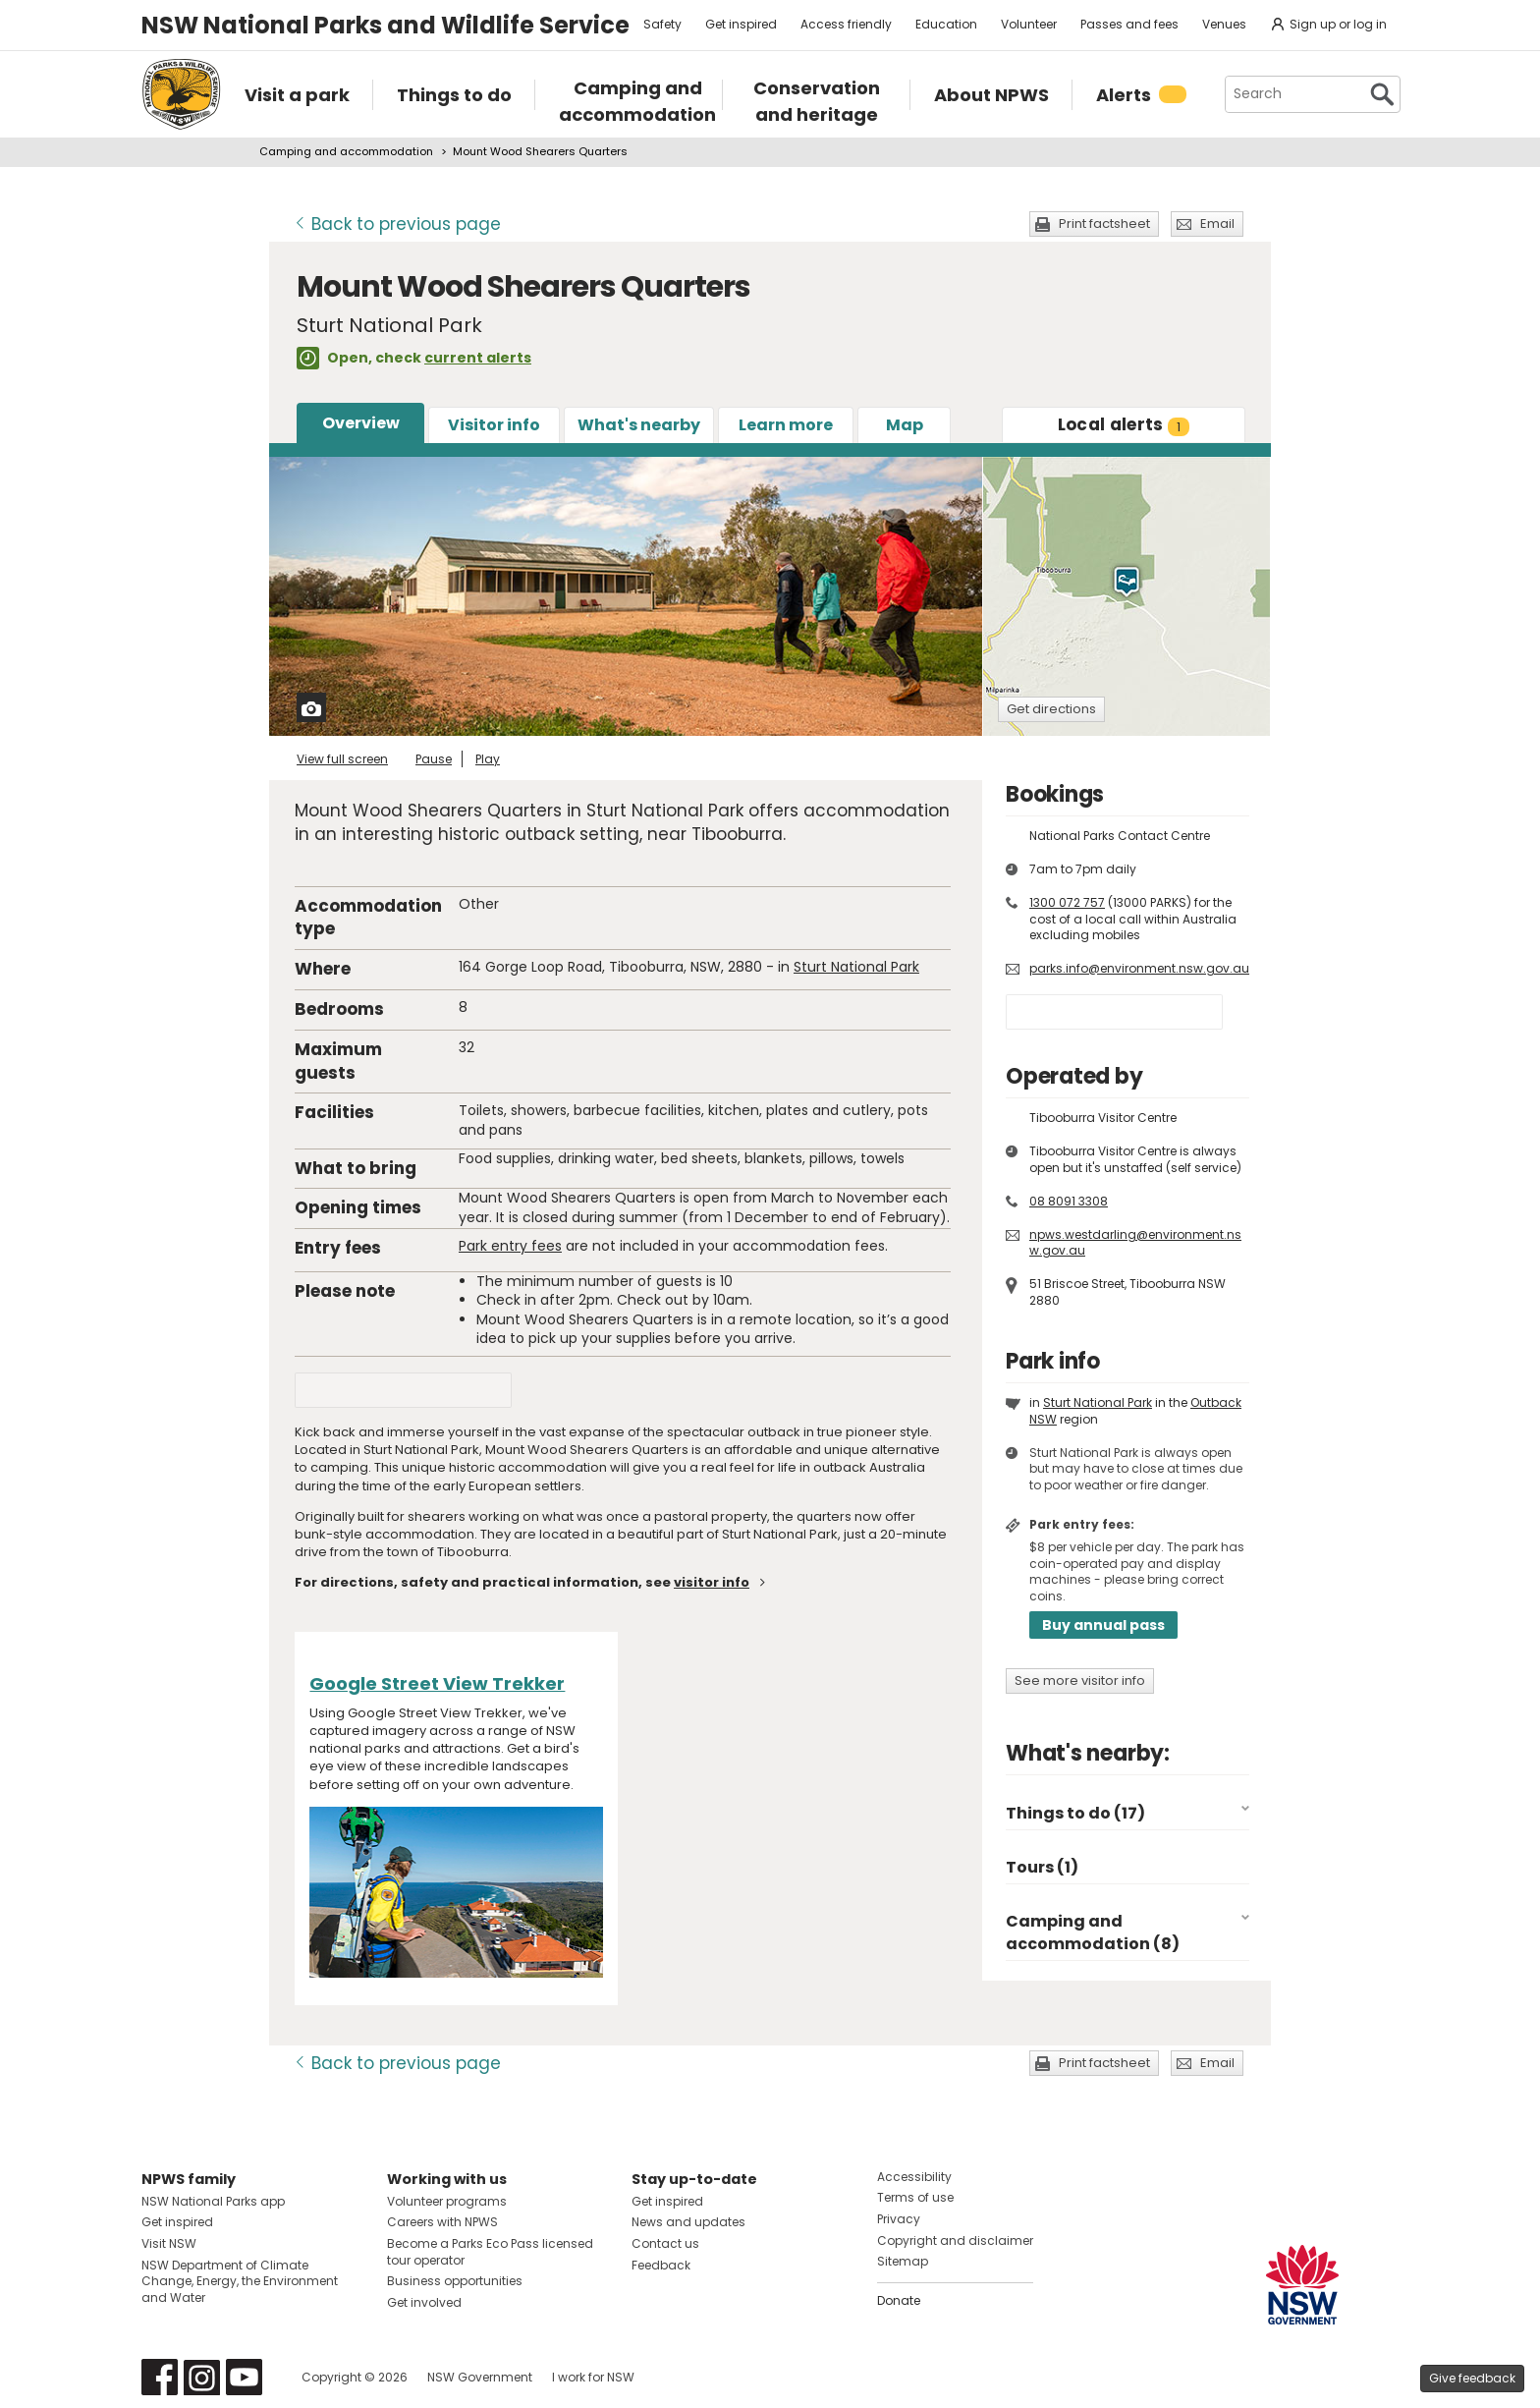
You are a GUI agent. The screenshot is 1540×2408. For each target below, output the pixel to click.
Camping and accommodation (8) (1093, 1932)
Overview (361, 423)
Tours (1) (1042, 1867)
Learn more (786, 425)
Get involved (424, 2302)
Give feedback (1472, 2378)
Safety (662, 24)
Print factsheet (1104, 223)
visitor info (711, 1582)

::::::::::

What this task involves
Retype the entries above word for word, minus any images.

Answer space
You are a GUI agent. The screenshot is 1540×2408. For each target below, output the pixel to click.
Camping and accommodation (8) (1093, 1932)
Overview (361, 423)
Tours (1) (1042, 1867)
Learn more (786, 425)
Get involved (424, 2302)
Give feedback (1472, 2378)
Safety (662, 24)
Print factsheet (1104, 223)
visitor info (711, 1582)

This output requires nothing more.